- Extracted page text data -
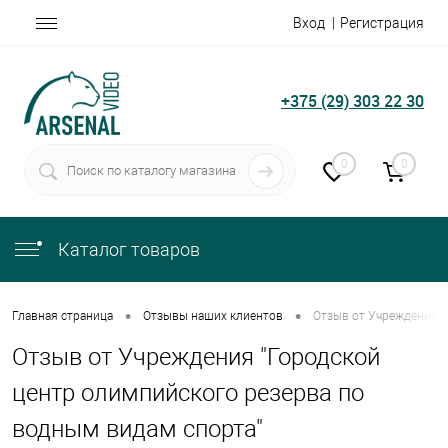
Вход
Регистрация
+375 (29) 303 22 30
0
0
Каталог товаров
•
•
Главная страница
Отзывы наших клиентов
Отзыв от Учреждения "
Отзыв от Учреждения "Городской
центр олимпийского резерва по
водным видам спорта"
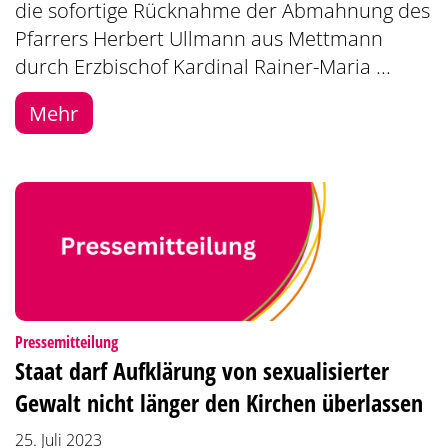
die sofortige Rücknahme der Abmahnung des
Pfarrers Herbert Ullmann aus Mettmann
durch Erzbischof Kardinal Rainer-Maria ...
Mehr
:
Pressemitteilung
Staat darf Aufklärung von sexualisierter
Gewalt nicht länger den Kirchen überlassen
25. Juli 2023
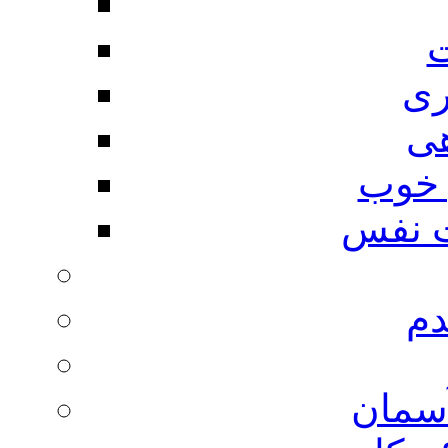
ت
ری
هی
 خوب
 نفس
دم
آسمان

- What to do -
Pull out every line of the records that includes the string "Учреждения".

- Expected answer -
Отзыв от Учреждения "
Отзыв от Учреждения "Городской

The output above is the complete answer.